A child killer roams the streets of early-20th-century Barcelona in Spaniard Pastor’s jumbled, lurid English language debut.
It’s 1911, and the city teems with immigrants and prostitutes as the crime rate skyrockets. Inspector Moisès Corvo—a man who alternates between his impressive intellect and his well-worn fists to get the job done—is called to a crime scene where the victim is drained of blood, with a bite wound to the neck. This sparks a panic that a vampire is on the loose, a rumor seemingly substantiated for the reader using awkwardly alternating first-person scenes from the point of view of a killer, who’s of questionable supernatural origin and refers to himself as the Shadow. During the course of his investigation, Corvo discovers that, unbeknownst to the police, children are disappearing off the streets.
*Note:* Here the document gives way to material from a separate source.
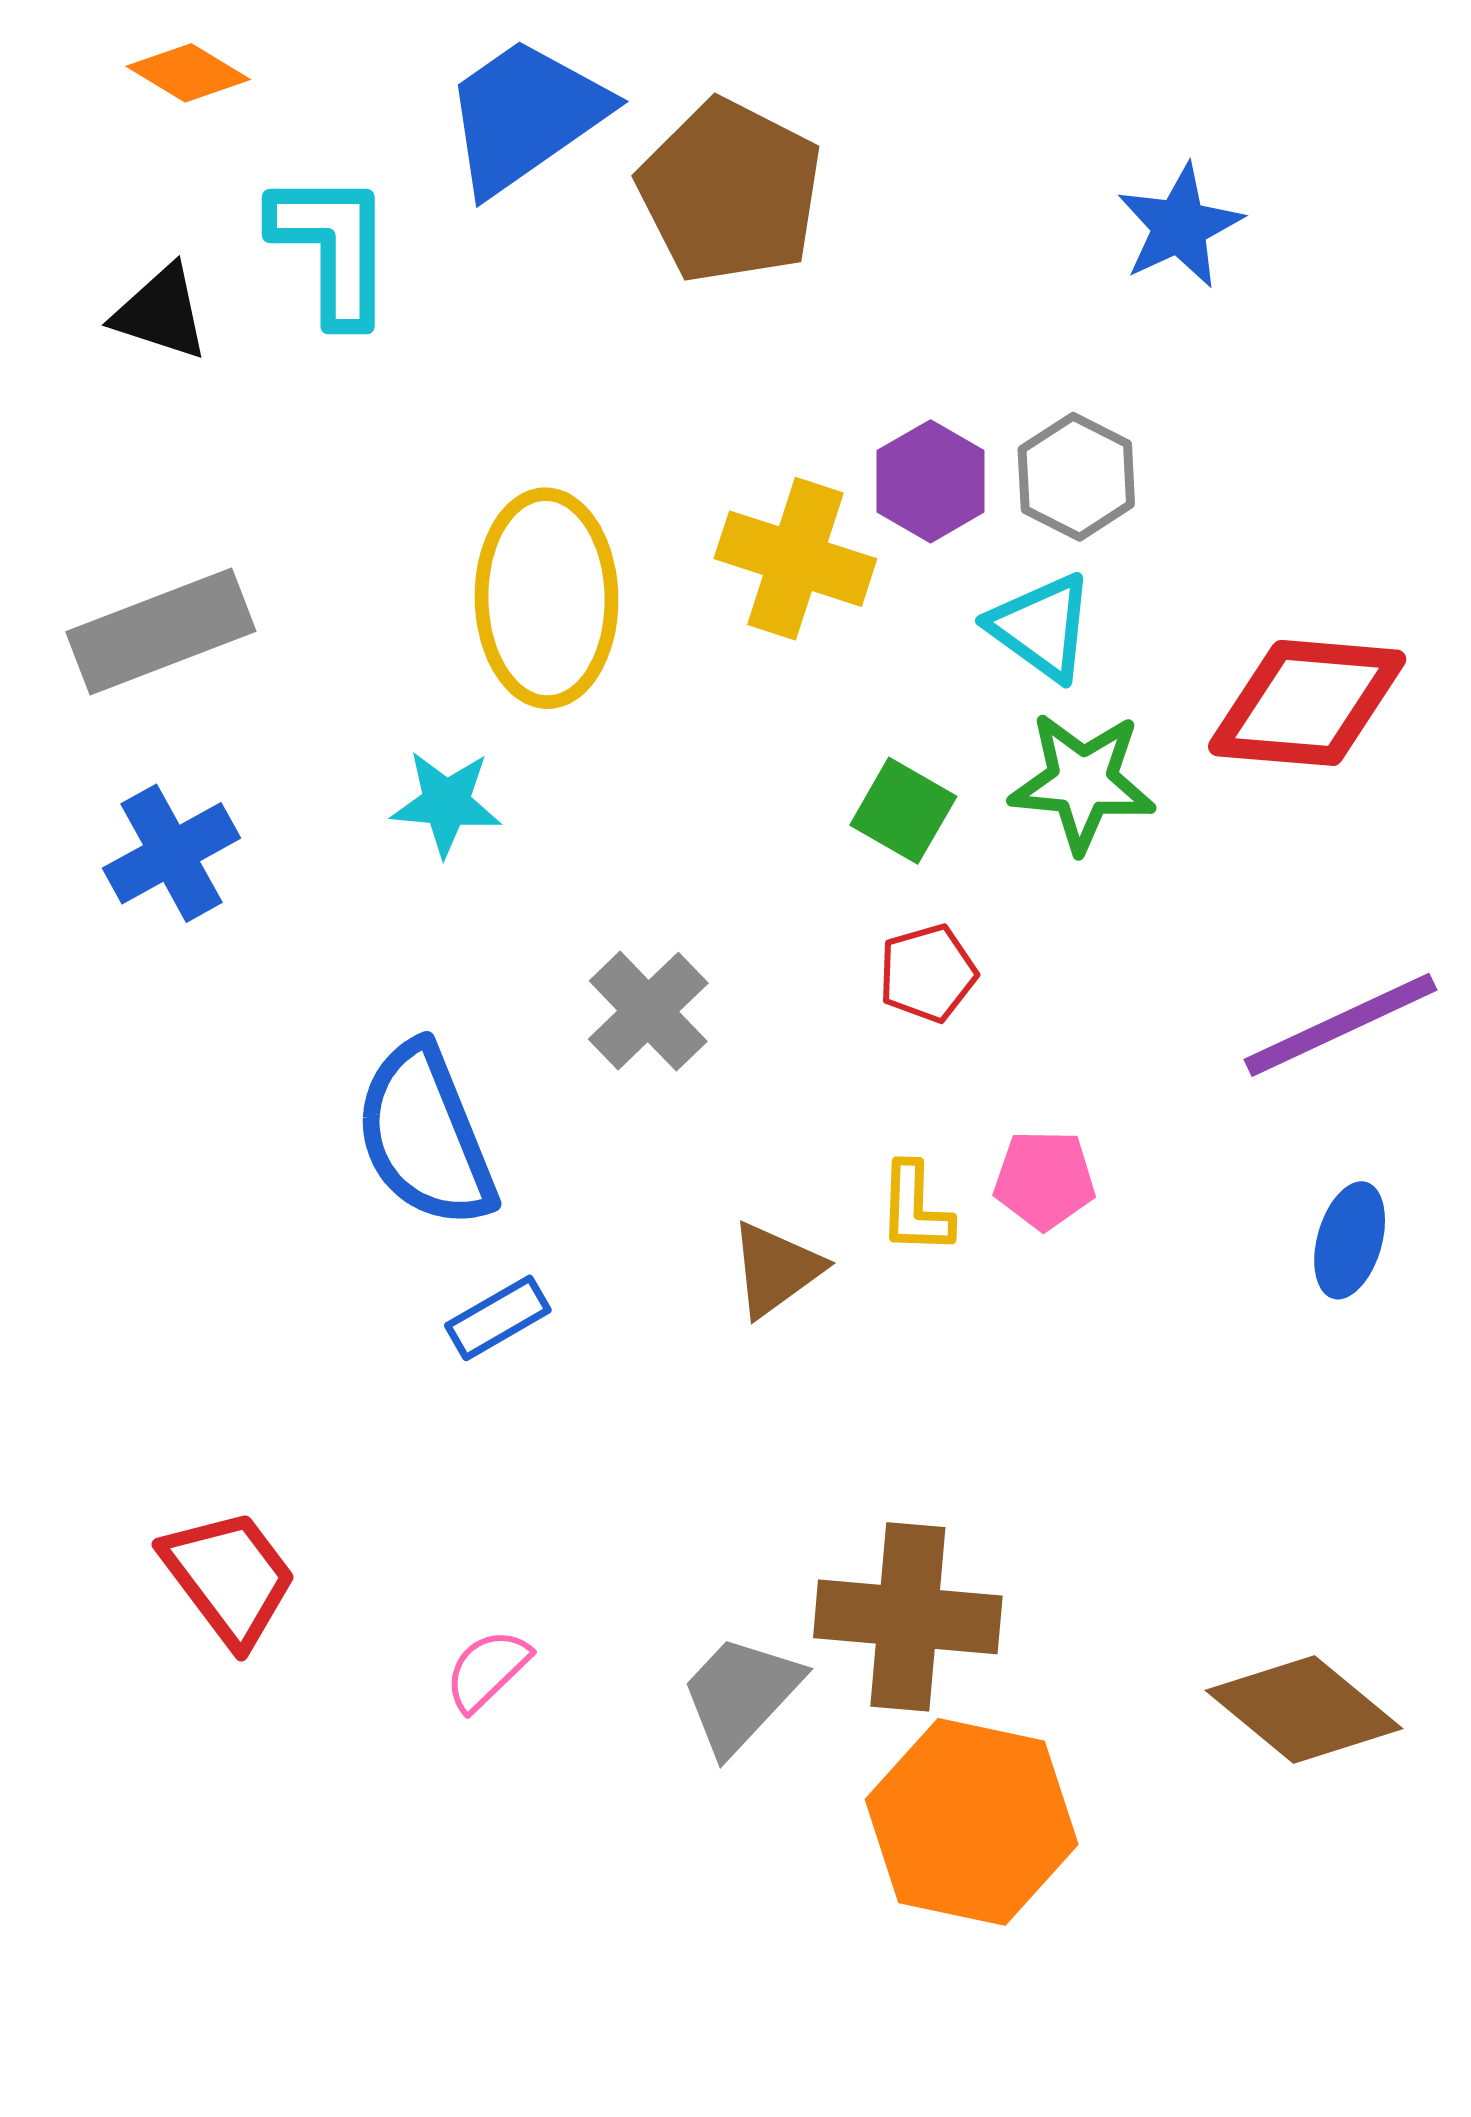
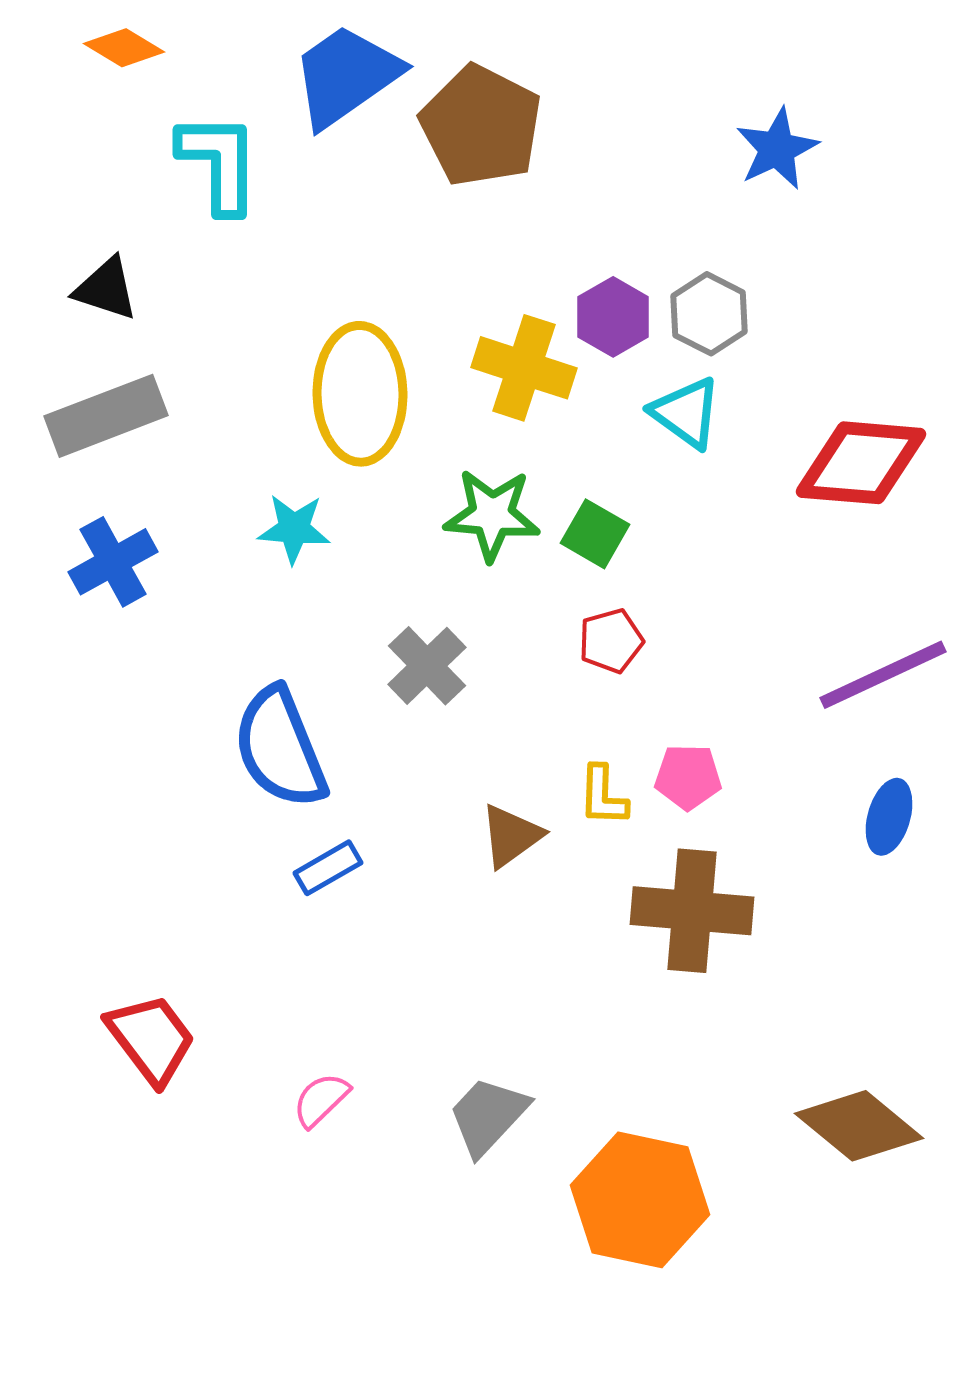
black triangle: (161, 313) -> (106, 289), moved
green star: (1082, 782) -> (492, 515), moved
brown cross: (908, 1617) -> (692, 911), moved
Since they’re the offspring of Barcelona’s less desirable residents, no one raises the alert, and it’s difficult for Corvo to pique his superiors’ interest. It’s soon clear to the reader, if not to Corvo, that the children aren't merely being stolen—often for sex—but are also being slaughtered by a prostitute-turned-killer known as Enriqueta Martí (a real-life figure who was arguably Spain’s most prolific murderer). Corvo and his partner are always, infuriatingly, one step behind Martí and her teenage accomplice, Blackmouth, as they snatch children in broad daylight.
Even those with a strong stomachs may balk at the callous violence against children, which seems excessive rather than essential to what could have been a compelling historical plot.